Hanlon's razor usually applies to situations like this, but at what point does the razor turn dead blunt?

Source (cropped)

Let's clear (pun intended) some of the "misconceptions" advanced during the discussion. 

Nanox has not proven that its technology works.  In fact, Nanox has proven the exact opposite.  Its proposed Nanox.source "chip" is fake (and so, the FDA clearance of any device that claims to use that chip must be invalidated due to fraudulent submission).  Its proposed Nanox.Arc device is not functional, as evidenced by the August Business Update (and so, any prior FDA submission of that proposed device must have been fraudulent).  The fact that a company has obtained FDA clearance in no way proves lack of fraud, as evidenced by the FDA clearance received by the fraud Theranos.  It is safe to assume that existing players in the medical imaging market do not fear "a disruption" by Nanox, although they might be a bit envious of Nanox story-telling ability and valuation.

The FDA does not have a special type of clearance for "novel" devices.  "Clearance" means the FDA has determined a device is substantially equivalent to an existing medical device, based on a submission by the device manufacturer (even if that submission were erroneous or fraudulent). Novel devices can obtain De Novo marketing authorization or FDA approval.  Truly breakthrough devices have their own regulatory path.  But the proposed Nanox.Arc, even if it were not fake, would be a simple low-quality tomosynthesis device that cannot be used for mammography, just like many other similar tomosynthesis devices (or simple upgrades to devices) offered by virtually all existing players over the decades that could never get even 1% market share.  Such a device simply cannot generate diagnostic images comparable to images generated by CT (specifically, axial slices), and even less by MRI (which doesn't even use x-rays).  Even if it could be made for $10,000 (and function as proposed, which it cannot), it simply cannot compare with a $1,000,000 device.  Neither can any of the $500 or so hand-held x-ray devices that can be bought online and that use higher-performing  x-ray tubes.
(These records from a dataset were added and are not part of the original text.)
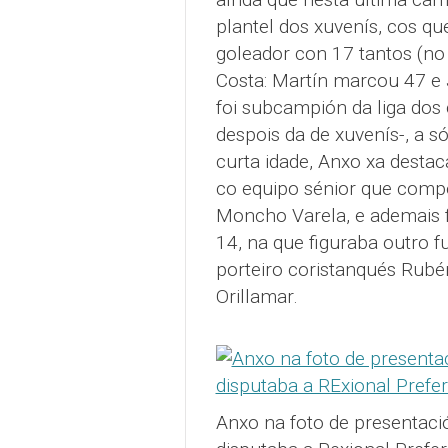
plantel dos xuvenís, cos q
goleador con 17 tantos (no
Costa: Martín marcou 47 e
foi subcampión da liga dos
despois da de xuvenís-, a s
curta idade, Anxo xa destac
co equipo sénior que compe
Moncho Varela, e ademais 
14, na que figuraba outro fut
porteiro coristanqués Rubé
Orillamar.
Anxo na foto de presentac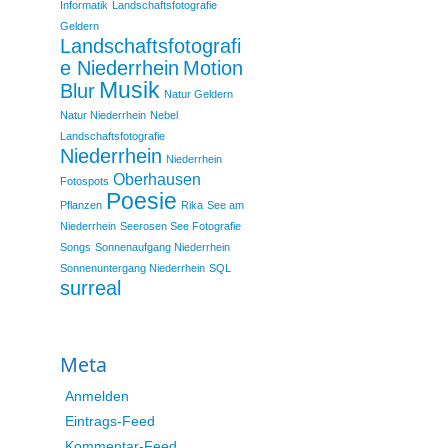
Informatik
Landschaftsfotografie
Geldern
Landschaftsfotografi
e Niederrhein
Motion
Musik
Blur
Natur Geldern
Natur Niederrhein
Nebel
Landschaftsfotografie
Niederrhein
Niederrhein
Oberhausen
Fotospots
Poesie
Pflanzen
Rika
See am
Niederrhein
Seerosen See Fotografie
Songs
Sonnenaufgang Niederrhein
Sonnenuntergang Niederrhein
SQL
surreal
Meta
Anmelden
Eintrags-Feed
Kommentar-Feed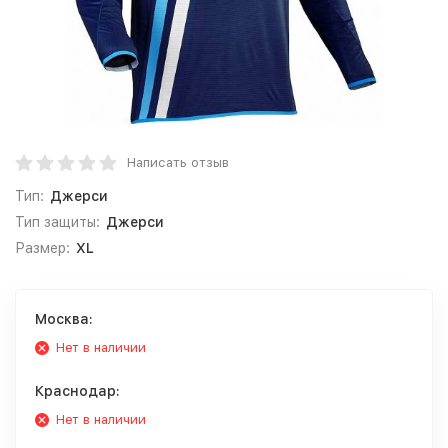
Написать отзыв
Тип:
Джерси
Тип защиты:
Джерси
Размер:
XL
Москва:
Нет в наличии
Краснодар:
Нет в наличии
Nanox proposed business plan is not razor-and-blades, but a modified pay-per-use model, which has consistently failed in the real medical device market in the past, but would be great for money laundering.  According to Nanox disclosures, the proposed device will typically be delivered "for free," in exchange for a minimum guaranteed payment over 3 years, with a scan typically bringing $14 of the proposed $40 cost to the patient (of which $10 will be kept by Nanox - that's 25% not 40%).  Not really cheap, given that an x-ray medical imaging is easily accessible all over the world and a chest scan (the most popular x-ray scan) can be had as low as $3 in some countries (for example, Nigeria).

Going back to the technology, the machines don't have to be heated up to generate x-rays - just as the Christmas tree doesn't need to be heated up for its lights to operate.  Yes, the filament in a x-ray tube gets a bit hot (lower temperature than that of the filament in a Christmas tree light), but 99% of the heat actually gets generated on the tube's target, not the filament, for both real x-ray tubes and the proposed Nanox tube.  It is the anode in the proposed Nanox tube (a low-quality, stationary-anode dental tube) that can quickly get to 3,400 degrees Celsius.
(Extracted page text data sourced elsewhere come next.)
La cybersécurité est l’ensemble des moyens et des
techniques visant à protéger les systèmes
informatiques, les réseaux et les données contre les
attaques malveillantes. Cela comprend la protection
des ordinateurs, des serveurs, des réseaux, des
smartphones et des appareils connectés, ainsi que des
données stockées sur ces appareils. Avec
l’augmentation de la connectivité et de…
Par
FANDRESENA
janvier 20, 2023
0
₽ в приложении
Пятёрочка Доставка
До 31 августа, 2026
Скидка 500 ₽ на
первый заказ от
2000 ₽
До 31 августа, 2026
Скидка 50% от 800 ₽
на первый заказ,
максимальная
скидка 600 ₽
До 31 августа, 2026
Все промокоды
Neither Foxconn nor SK Telecom is going to manufacture any Nanox devices anytime soon, based on the latest Nanox disclosures.  And, of course, Nanox is not using any Sony technology.  Contrary to the fairy tale, Sony got access to the failed cold-cathode technology in 1998, when it saw the end of CRT TVs:

A team of six Sony engineers were sent to San Jose to begin the work, with some additional staff dedicated to the project in Japan.

But nothing came out of the tech.  The cold-cathode tech was always a scam, as Sony must have realized quickly - and it was obvious to everyone when the Sony's source of the tech, Candescent, filed for Chapter 11 in 2004.  So the "assets," that is liabilities, were carved out in 2005 to Field Emission Technologies, and that closed doors in 2009, with nothing to show for the "effort."  By 2013, the "team" had pivoted to x-ray detectors, which again proved to be a complete failure. By late 2015, Nanox current CEO, then Chief Strategy Officer of Nanox predecessor, was trying to con 

serious co-development partners to bring this exciting [cold-cathode emitter] technology to market.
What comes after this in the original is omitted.